En el tránsito del siglo XIX al XX la crítica al racionalismo (concretamente a sus dos vástagos emblemáticos: el positivismo y la idea de progreso) pese a ser una sensibilidad vigorosa, no obstante, era marginal o, por lo menos, a contracorriente. Tal crítica solía ser tildada de conservadora en algunos casos, en otros de reaccionaria y, más tardíamente, de contrarrevolucionaria.
Lo que los románticos entrevieron como una posibilidad, es para nosotros una realidad: los imperativos de la diosa utilidad, la postración de la vida interior, la fragmentación del quehacer humano en parcelas inconexas que incitan a la sinécdoque e incluso a la arrogancia de ciertas ciencias en el ámbito intelectual.
En lo que a esto último concierne, los románticos que se congregaron en la Universidad de Jena, en torno al 1800, fueron los primeros en advertir los peligros que conllevaba la especialización disciplinaria –o sea, la segmentación del saber–, cuya expresión más inocua son las llamadas deformaciones profesionales. Estas han derivado en lo que José Ortega y Gasset llamó la barbarie del especialismo a mediados de la década de 1920.
La especialización produce un individuo técnicamente calificado, pero orgullosamente ignorante de otras áreas del saber. Es la figura del ramplón graduado. Dicho tipo de profesional es el que tiende a prevalecer en nuestro tiempo. Desde el punto de vista humano es imprudente y arrebatado. Intelectualmente es un ser que carece de visión estereoscópica y de conjunto. Por eso no es insólito que tienda al narcisismo y al solipsismo.
Dicho espécimen puede dar pie a un salvaje emocional (tal es el caso de los woke y de los activistas fanatizados) o bien a un bárbaro racionalista (el tecnócrata y el ideólogo radical, por ejemplo).
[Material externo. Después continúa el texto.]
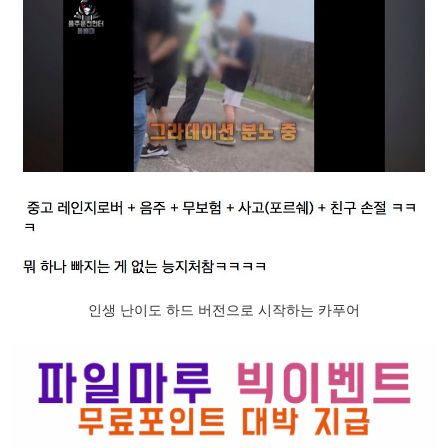
인생 난이도 하드 버전으로 시작하는 카푸어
Ambos hacen caso omiso de la complejidad de la existencia y tanto el uno como el otro son seres que humana e intelectualmente tienen algo de esperpéntico. Por decirlo con personajes icónicos de la literatura romántica: ambos tienen trazas de Quasimodo o de Frankenstein.
No hace falta ser un agudo observador para percatarse de que el woke (delineado por Susan Neiman) y el tecnócrata son los protagonistas estelares del culebrón sociopolítico de nuestro tiempo.
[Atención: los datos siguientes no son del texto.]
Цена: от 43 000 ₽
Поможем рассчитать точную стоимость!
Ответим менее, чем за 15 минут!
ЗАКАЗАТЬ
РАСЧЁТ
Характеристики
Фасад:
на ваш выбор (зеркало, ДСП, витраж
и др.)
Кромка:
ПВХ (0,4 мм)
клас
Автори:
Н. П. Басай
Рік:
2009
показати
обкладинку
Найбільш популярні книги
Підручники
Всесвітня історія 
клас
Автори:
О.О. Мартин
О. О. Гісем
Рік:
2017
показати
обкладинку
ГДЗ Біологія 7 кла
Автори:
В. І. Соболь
Según Friedrich Schiller, el hombre puede degradarse a sí mismo de dos maneras: como salvaje o como bárbaro. Como salvaje, si sus pasiones pisotean a sus principios. Como bárbaro, si sus principios omiten a sus sentimientos.
En efecto, el salvaje considera a sus impulsos naturales como mandamientos absolutos, por tal motivo, no trepida en atropellar la cultura para satisfacer su impulsividad. Inversamente, el bárbaro difama la emotividad y, desde la prepotencia principista, maldice a las pasiones. El principio que rige su quehacer es el de la utilidad de los medios para el fin que persigue.
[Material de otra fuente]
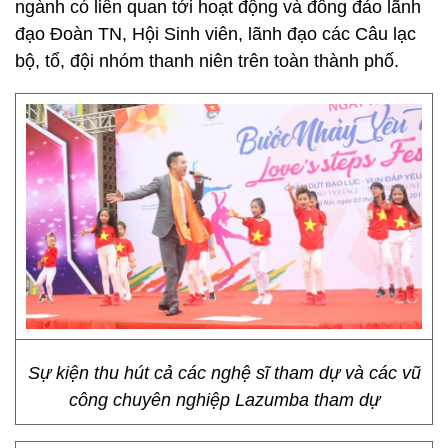
ngành có liên quan tới hoạt động và đông đảo lãnh
đạo Đoàn TN, Hội Sinh viên, lãnh đạo các Câu lạc
bộ, tổ, đội nhóm thanh niên trên toàn thành phố.
Sự kiện thu hút cả các nghệ sĩ tham dự và các vũ
công chuyên nghiệp Lazumba tham dự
Con todo, el bárbaro es más despreciable que el salvaje, puesto que no es insólito que siga siendo esclavo de pasiones torvas, ya sea de manera inconsciente o bien revistiéndolas de racionalidad. Sea como fuere, exuda soberbia intelectual. Es la encarnación de la razón sin eticidad, de la arrogancia tecnocrática.
¿Qué tienen ambos en común? Tanto el uno como el otro son ramplones y, por lo mismo, emiten juicios toscos y actúan de manera brutal; ambos carecen de filtros y de sentido de la distancia; los dos carecen de sintonía fina y suelen ser obsecuentes; en definitiva, ambos son imprudentes, desprecian al espíritu y ningunean la complejidad de lo humano.
Claramente, el woke y el tecnócrata no son personas cultas, aunque posean diplomas universitarios y sean grandes consumidores y productores de papers. Ellos son los íconos de la civilización tardomoderna que se caracteriza, entre otras cosas, por una creciente propensión a la intolerancia, el fanatismo y la abrasión.